Emi tersenyum lebar dan mengangguk. Sejauh pertemuan ku dengannya, Emi selalu suka untuk diajak melakukan apapun. Dari hal yang menurut sebagian orang membosankan seperti membaca buku hingga hal ekstrem yang tidak semua orang berani lakukan seperti balapan mobil. Ya meskipun saat itu mobil yang kami tumpangi dalam bentuk animasi seperti maria cart tapi setidaknya kalian sudah bisa membayangkan seperti apa Emi itu.

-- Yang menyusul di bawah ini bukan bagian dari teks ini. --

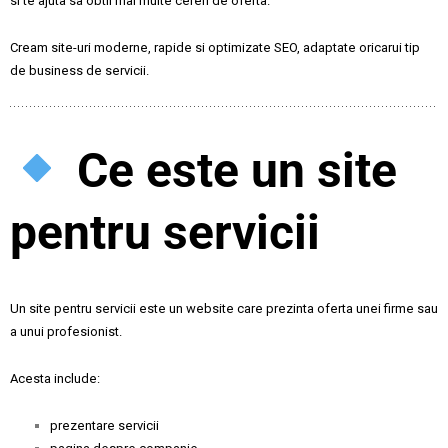
si te ajuta sa obtii mai multe cereri de oferta.
Cream site-uri moderne, rapide si optimizate SEO, adaptate oricarui tip
de business de servicii.
Ce este un site
pentru servicii
Un site pentru servicii este un website care prezinta oferta unei firme sau
a unui profesionist.
Acesta include:
prezentare servicii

Aku pun membawa Emi ke salah satu tempat yang aku yakini memiliki banyak pakaian dan ruang rias di dalamnya. Setelah melewati tirai yang terbuat dari plastik berwarna putih seperti yang biasa ditemukan di ruangan dengan pendingin yang besar, kami sampai di sebuah ruangan bernuansa modern masa depan dengan berbagai macam baju didalamnya. 

“Warna apa yang kamu suka?” Tanya ku pada Emi yang juga ikut melihat lihat baju-baju yang tergantung dengan pandangan penuh rasa penasaran. 

Sebagai jawaban Emi hanya menggeleng dan menggerakkan tangannya dari dalam hingga terulur keluar seperti membuat sebuah bola besar.